On 1 April Israeli forces bombed an annex of the Iranian consulate in Damascus, Syria, killing among others two senior officers in the Revolutionary Guard Corps. Attacking diplomatic installations is a clear breach of international law.

It also was an escalation of the so-called “shadow war” that has reigned between the two states ever since the Iranian Revolution of 1979.

Paul Pillar was in charge of US intelligence in the Middle East from 2000 to 2005. He explains that “the attack was part of an effort to escalate Israel’s way out of” the failure of its genocidal war in Gaza. “Escalation has two elements,” he said. “The main one is to provoke Iran to hit back.

“This can enable Israel to present itself as defending rather than offending and to push debate away from the destruction it is wreaking on Gaza and toward the need to protect itself against foreign enemies.

“The other element is to increase the chance of the US getting directly involved in conflict with Iran.”

The Pentagon made known its “frustration” that it wasn’t given advance notice of the 1 April attack, which could provoke counterattacks on its bases in the region. According to the Washington Post newspaper, defence secretary Lloyd Austin “complained directly to his Israeli counterpart, defence minister Yoav Gallant”.

In the struggle for prestige between Israel and Iran, Iran had to retaliate. But it doesn’t want all-out war. This could reverse its recent reconciliation with the Gulf states.

Pillar points to “an asymmetrical pattern of Israel initiating most of the violence and Iran mostly responding”. Iran’s response came last Saturday night, when it launched over 300 missiles and drones directly at Israel, for the first time.

According to Israel, almost all were intercepted, with Western help. British foreign secretary David Cameron foolishly claimed Iran had suffered “a double defeat”.

As the security expert Emile Hokayem pointed out, “Israel owes this success to ample warning from Iran and to the help of the US, Britain, France, Jordan and other Arab states”. “The operation has exposed its security dependency on the very partners it has slighted in recent months,” he said.

I’m sure Iran expected its missiles and drones to be largely intercepted. “A regime insider” told the Financial Times newspaper, “This is meant to serve as a deterrent and a signal to the US and Israel that ‘enough is enough’.”

The bombardment was a show. In an all-out war, Iran would seek to overwhelm Israeli defences by launching far more missiles and drones. Military experts point out that the Iranians will have gained useful information for future attacks by observing the Israeli reaction this time.

Joe Biden for one is keen to declare victory and draw a line. After sending two missile defence warships to help support Israel, he advised Netanyahu following the attacks to “slow things down and think through” his response.

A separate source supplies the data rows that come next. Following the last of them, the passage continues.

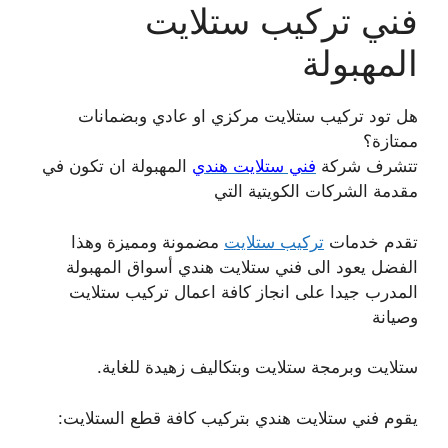
فني تركيب ستلايت
المهبولة
هل تود تركيب ستلايت مركزي او عادي وبضمانات
ممتازة؟
تتشرف شركة
فني ستلايت هندي
المهبولة ان تكون في
مقدمة الشركات الكويتية التي
تقدم خدمات
تركيب ستلايت
مضمونة ومميزة وهذا
الفضل يعود الى فني ستلايت هندي أسواق المهبولة
المدرب جيدا على انجاز كافة اعمال تركيب ستلايت
وصيانة
ستلايت وبرمجة ستلايت وبتكاليف زهيدة للغاية.
يقوم فني ستلايت هندي بتركيب كافة قطع الستلايت:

A “senior official” told the Washington Post, “Nobody wants to run up the escalation ladder here.” They “emphasised that the United States would not be part of any Israeli offensive attack against Iran”.

Biden’s priority is to confront China. Last week he proclaimed the US’s “ironclad” commitment not just to Israel, but to the Philippines. It has territorial disputes with China.

Meanwhile, the commander-in-chief of the Ukrainian armed forces says the eastern frontline in the war with Russia has “significantly worsened”. The US needs war with Iran like a hole in the head.

Netanyahu? Not so much. As Hokayem points out, for him, “This is a net win. The Iranian attack has galvanised Western support after weeks of mounting criticism of the brutal campaign in Gaza.

“The concern now is that Israel’s sense it has prevailed in this round may make it less rather than more risk averse. It is possible that Netanyahu will tell the US—if you don’t let us go after Iran, let us invade Rafah.”

So, unless the US starts finally to put serious pressure on Israel, expect another twist upwards in the spiral of violence.